O “fracasso” do novo movimento teórico se faz acompanhar, de certa forma, por uma situação de relativa “anomia” na teoria sociológica hoje – o movimento teórico tentou criar certo consenso quanto às “dualidades” a superar ou integrar (como agência/estrutura; ações orientadas normativamente/instrumentalmente; holismo/individualismo etc.); hoje, nem isso temos.
Foram décadas de trabalho teórico, histórico e empírico centrado na caracterização estrutural-funcionalista e marxista da sociedade, que pouco espaço deixara às ações e aos indivíduos, vistos frequentemente como epifenômenos da sociedade. Alexander, ele mesmo assumidamente neofuncionalista em determinado momento, não esteve sozinho.
A constituição da sociedade, de 1984, de Anthony Giddens, permanece exemplar não apenas da reivindicação, mas da proposição consistente de uma abordagem teórica não dualista do problema. Seu fundamento está na ênfase na condição ativa e reflexiva da conduta humana, em oposição ao que o sociólogo inglês identifica como “tendência do consenso ortodoxo de ver o comportamento humano como o resultado de forças que os atores não controlam nem compreendem” (Giddens, 2003: XVII).

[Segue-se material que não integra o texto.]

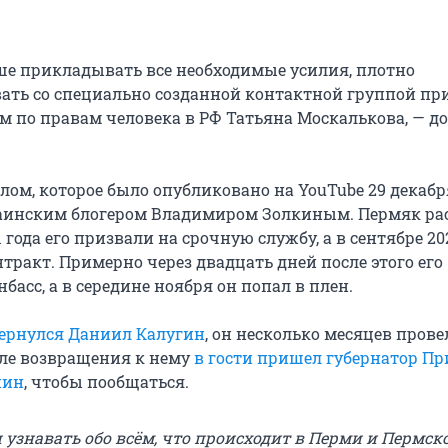
ше прикладывать все необходимые усилия, плотно
ать со специально созданной контактной группой пр
 по правам человека в РФ Татьяна Москалькова, — д
лом, которое было опубликовано на YouTube 29 декабр
раинским блогером Владимиром Золкиным. Пермяк рас
1 года его призвали на срочную службу, а в сентябре 20
тракт. Примерно через двадцать дней после этого его
басс, а в середине ноября он попал в плен.
вернулся Даниил Калугин
, он несколько месяцев прове
сле возвращения к нему
в гости пришел губернатор П
нин
, чтобы пообщаться.
узнавать обо всём, что происходит в Перми и Пермско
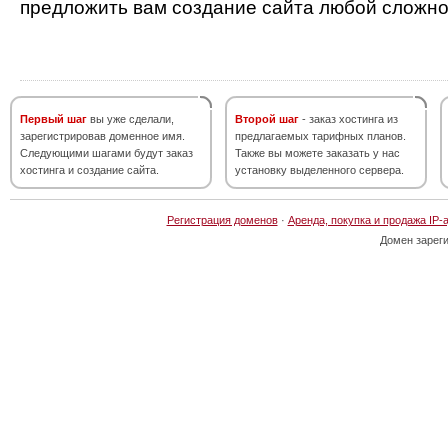
предложить вам создание сайта любой сложно
Первый шаг
вы уже сделали,
Второй шаг
- заказ хостинга из
зарегистрировав доменное имя.
предлагаемых тарифных планов.
Следующими шагами будут заказ
Также вы можете заказать у нас
хостинга и создание сайта.
установку выделенного сервера.
Регистрация доменов
·
Аренда, покупка и продажа IP-
Домен зарег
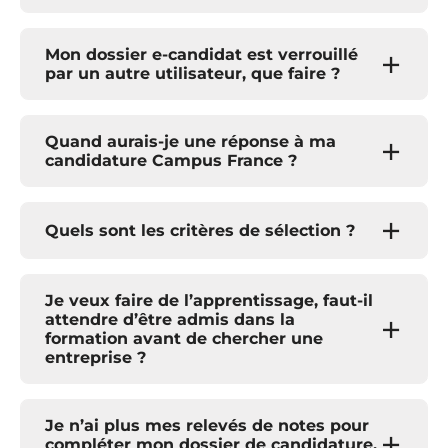
Mon dossier e-candidat est verrouillé
par un autre utilisateur, que faire ?
Quand aurais-je une réponse à ma
candidature Campus France ?
Quels sont les critères de sélection ?
Je veux faire de l’apprentissage, faut-il
attendre d’être admis dans la
formation avant de chercher une
entreprise ?
Je n’ai plus mes relevés de notes pour
compléter mon dossier de candidature,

Giddens defende a tese segundo a qual as “propriedades estruturais dos sistemas sociais só existem na medida em que formas de conduta social são cronicamente reproduzidas através do tempo e do espaço” (Giddens, 2003: XXIII). Segundo esta tese, designada de “dualidade da estrutura”, as capacidades reflexivas do ator social estão envolvidas, “de um modo contínuo, no fluxo da conduta cotidiana, nos contextos da atividade social”. Mas a reflexividade opera, contudo, apenas de modo parcial num nível discursivo: “O que os agentes sabem acerca do que fazem e de por que o fazem – sua cognoscitividade como agentes – está largamente contido na consciência prática”. Por “consciência prática”, Giddens entende “todas as coisas que os atores conhecem tacitamente sobre como ‘continuar’ nos contextos da vida social sem serem capazes de lhes dar uma expressão discursiva direta” (Giddens, 2003: XXV).

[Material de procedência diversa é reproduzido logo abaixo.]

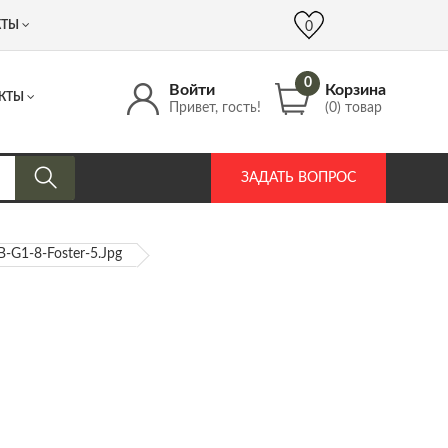
 (917) 537 17 16
info@DrozdPcp.ru
0
КТЫ
0
0
Войти
Корзина
КТЫ
Привет, гость!
(0) товар
ЗАДАТЬ ВОПРОС
-G1-8-Foster-5.jpg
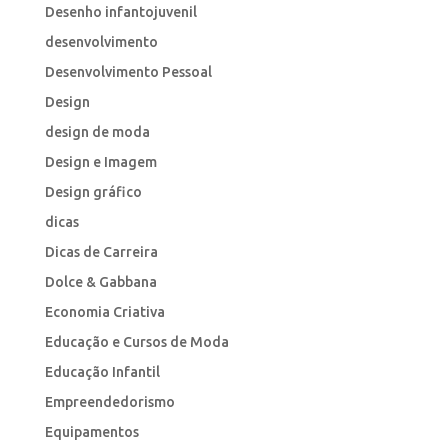
Desenho infantojuvenil
desenvolvimento
Desenvolvimento Pessoal
Design
design de moda
Design e Imagem
Design gráfico
dicas
Dicas de Carreira
Dolce & Gabbana
Economia Criativa
Educação e Cursos de Moda
Educação Infantil
Empreendedorismo
Equipamentos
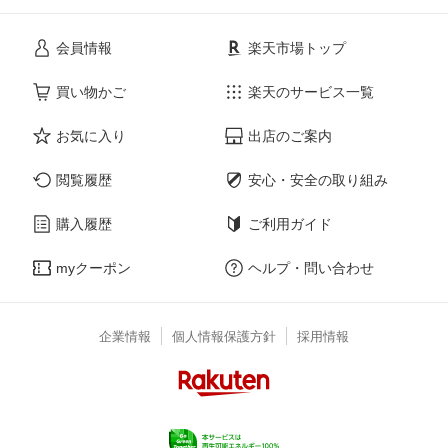
会員情報
楽天市場トップ
買い物かご
楽天のサービス一覧
お気に入り
出店のご案内
閲覧履歴
安心・安全の取り組み
購入履歴
ご利用ガイド
myクーポン
ヘルプ・問い合わせ
企業情報
個人情報保護方針
採用情報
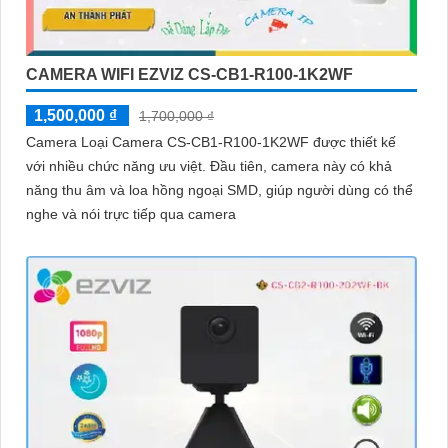
CAMERA WIFI EZVIZ CS-CB1-R100-1K2WF
1,500,000 ₫
1,700,000 ₫
Camera Loại Camera CS-CB1-R100-1K2WF được thiết kế
với nhiều chức năng ưu việt. Đầu tiên, camera này có khả
năng thu âm và loa hồng ngoại SMD, giúp người dùng có thể
nghe và nói trực tiếp qua camera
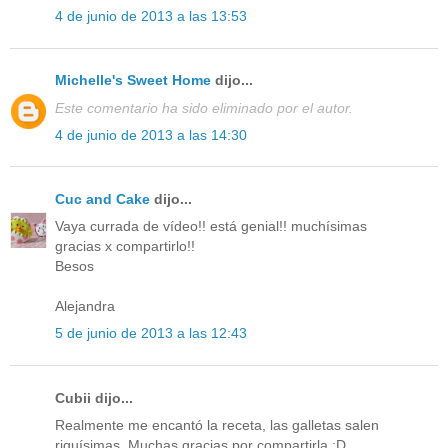
4 de junio de 2013 a las 13:53
Michelle's Sweet Home
dijo...
Este comentario ha sido eliminado por el autor.
4 de junio de 2013 a las 14:30
Cuc and Cake
dijo...
Vaya currada de vídeo!! está genial!! muchísimas
gracias x compartirlo!!
Besos
Alejandra
5 de junio de 2013 a las 12:43
Cubii dijo...
Realmente me encantó la receta, las galletas salen
riquísimas. Muchas gracias por compartirla :D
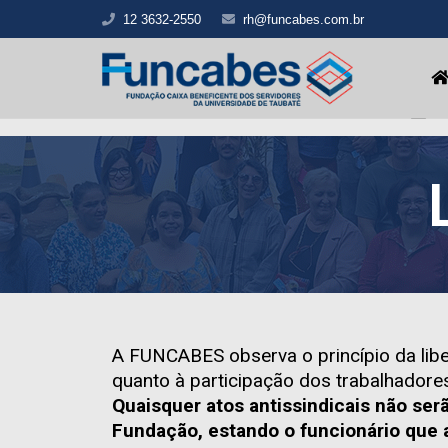
12 3632-2550
rh@funcabes.com.br
12 3633-3855
funcabes@uol.com.br
Institucional
Con
Fotos
Contato
A FUNCABES observa o princípio da liber
quanto à participação dos trabalhadore
Quaisquer atos antissindicais não ser
Fundação, estando o funcionário que 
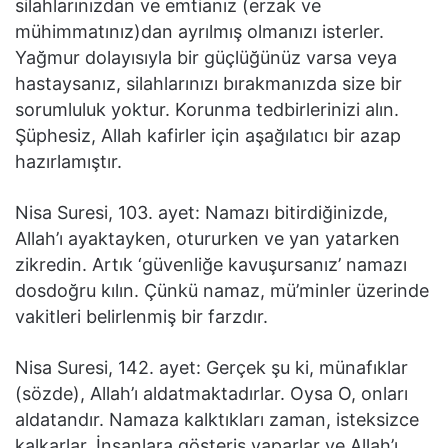
silahlarınızdan ve emtianız (erzak ve
mühimmatınız)dan ayrılmış olmanızı isterler.
Yağmur dolayısıyla bir güçlüğünüz varsa veya
hastaysanız, silahlarınızı bırakmanızda size bir
sorumluluk yoktur. Korunma tedbirlerinizi alın.
Şüphesiz, Allah kafirler için aşağılatıcı bir azap
hazırlamıştır.
Nisa Suresi, 103. ayet: Namazı bitirdiğinizde,
Allah’ı ayaktayken, otururken ve yan yatarken
zikredin. Artık ‘güvenliğe kavuşursanız’ namazı
dosdoğru kılın. Çünkü namaz, mü’minler üzerinde
vakitleri belirlenmiş bir farzdır.
Nisa Suresi, 142. ayet: Gerçek şu ki, münafıklar
(sözde), Allah’ı aldatmaktadırlar. Oysa O, onları
aldatandır. Namaza kalktıkları zaman, isteksizce
kalkarlar. İnsanlara gösteriş yaparlar ve Allah’ı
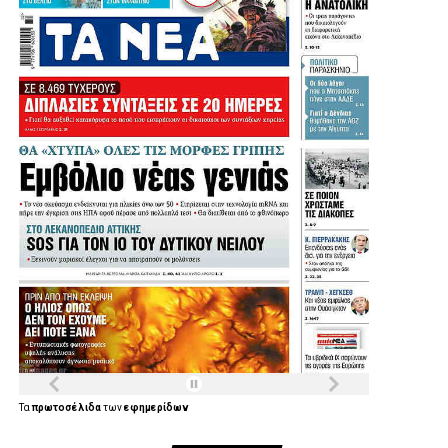
Τα
πρωτοσέλιδα
των
εφημερίδων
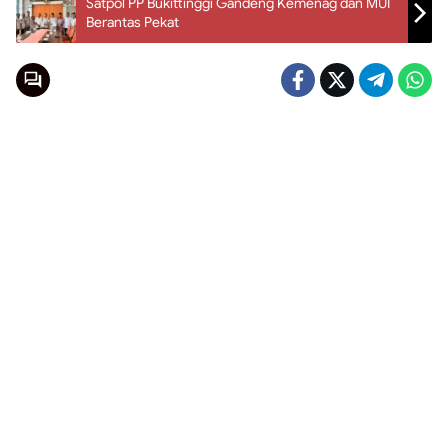
Satpol PP Bukittinggi Gandeng Kemenag dan MUI
Berantas Pekat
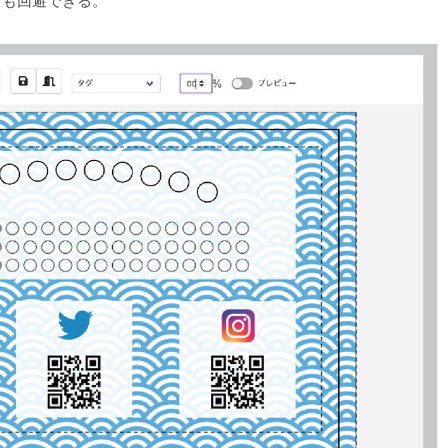
クも回避できる。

Um exemplo bastante estimulante dessa proposição sobre a relação entre caráter recursivo da vida social e a reflexividade das formulações intelectuais feitas sobre ela pode ser encontrado na própria análise de Giddens da dimensão semântica de constituição de “identidades” no âmbito da modernidade. Assim, em Modernidade e identidade (2002), por exemplo, percorre uma agenda de pesquisa para identificar, de uma perspectiva sociológica, a constituição da identidade individual, o “eu”, através do surgimento de novos mecanismos de autoidentificação da condição ativa e reflexiva da conduta humana.
Quanto a Jeffrey Alexander, autor do manifesto de uma geração já citado, pode-se observar um progressivo neofuncionalismo no desenvolvimento dos seus trabalhos. Seu programa forte para a teoria sociológica contemporânea prescreve uma teoria cultural erguida sobre a sociologia da religião de Émile Durkheim, ainda que procure guardar a autonomia relativa da cultura às condições próprias de uma modernidade complexa e contingente. Como, por exemplo, em seu Performance and Power (2011).

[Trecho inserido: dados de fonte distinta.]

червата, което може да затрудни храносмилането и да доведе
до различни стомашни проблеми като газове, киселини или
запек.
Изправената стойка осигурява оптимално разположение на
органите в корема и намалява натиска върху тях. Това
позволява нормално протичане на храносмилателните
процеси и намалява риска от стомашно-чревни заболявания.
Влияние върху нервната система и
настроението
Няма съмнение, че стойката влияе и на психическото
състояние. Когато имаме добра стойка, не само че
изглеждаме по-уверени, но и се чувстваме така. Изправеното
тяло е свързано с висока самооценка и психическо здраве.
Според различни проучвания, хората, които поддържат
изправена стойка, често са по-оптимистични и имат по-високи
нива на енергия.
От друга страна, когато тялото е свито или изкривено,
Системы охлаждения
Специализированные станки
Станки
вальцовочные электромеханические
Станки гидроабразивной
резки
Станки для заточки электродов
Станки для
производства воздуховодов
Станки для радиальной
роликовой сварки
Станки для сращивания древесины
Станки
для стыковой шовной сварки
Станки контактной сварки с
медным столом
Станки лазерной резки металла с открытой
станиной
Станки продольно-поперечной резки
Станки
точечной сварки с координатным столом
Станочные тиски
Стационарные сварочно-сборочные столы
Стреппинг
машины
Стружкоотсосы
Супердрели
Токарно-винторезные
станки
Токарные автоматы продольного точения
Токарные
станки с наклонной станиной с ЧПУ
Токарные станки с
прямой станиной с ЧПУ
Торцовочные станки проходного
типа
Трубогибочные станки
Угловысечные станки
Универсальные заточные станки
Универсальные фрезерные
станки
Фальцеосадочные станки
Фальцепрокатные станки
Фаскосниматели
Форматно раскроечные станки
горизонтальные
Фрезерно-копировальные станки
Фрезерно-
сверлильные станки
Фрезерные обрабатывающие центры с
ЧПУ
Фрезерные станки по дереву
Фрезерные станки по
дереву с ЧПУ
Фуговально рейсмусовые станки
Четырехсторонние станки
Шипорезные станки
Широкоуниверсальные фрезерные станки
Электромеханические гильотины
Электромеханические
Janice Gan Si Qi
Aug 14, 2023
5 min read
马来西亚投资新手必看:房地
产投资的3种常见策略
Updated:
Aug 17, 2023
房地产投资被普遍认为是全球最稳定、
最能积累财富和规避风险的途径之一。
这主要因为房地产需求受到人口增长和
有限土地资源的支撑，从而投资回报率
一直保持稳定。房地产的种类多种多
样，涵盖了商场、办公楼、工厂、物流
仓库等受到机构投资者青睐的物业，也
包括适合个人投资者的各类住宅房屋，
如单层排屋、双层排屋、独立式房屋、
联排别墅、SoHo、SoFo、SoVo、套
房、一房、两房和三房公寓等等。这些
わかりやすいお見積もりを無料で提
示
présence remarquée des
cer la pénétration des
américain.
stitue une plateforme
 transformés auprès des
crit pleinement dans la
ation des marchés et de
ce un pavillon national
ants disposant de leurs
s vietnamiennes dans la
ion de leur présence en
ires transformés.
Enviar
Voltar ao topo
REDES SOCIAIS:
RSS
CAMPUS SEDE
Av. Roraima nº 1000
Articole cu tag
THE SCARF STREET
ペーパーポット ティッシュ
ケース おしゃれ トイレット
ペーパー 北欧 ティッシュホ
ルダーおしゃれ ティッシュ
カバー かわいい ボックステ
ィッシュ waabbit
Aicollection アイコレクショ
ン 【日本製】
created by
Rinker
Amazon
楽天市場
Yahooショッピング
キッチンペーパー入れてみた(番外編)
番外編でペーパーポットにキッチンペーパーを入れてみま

Como o próprio Alexander, outras teorizações contemporâneas têm levado à reformulação de problemáticas persistentes e de conceitos básicos do repertório teórico da sociologia em direções menos convergentes à pauta do “novo movimento teórico”.
Atualmente, vemos surgir um campo fraturado e sem comunicações. De um lado, a, talvez, mais consistente teorização contemporânea, a chamada teoria dos sistemas de Niklas Luhmann, um autor ainda fronteira a ser cruzada no cotidiano da sociologia em geral. Impressionam-me, particularmente, suas análises dos meios de comunicação simbólica generalizada, nas quais destaca o papel da semântica na estruturação contingente da vida social, vista como um processo intersubjetivo de constituição de sentido e de construção do mundo.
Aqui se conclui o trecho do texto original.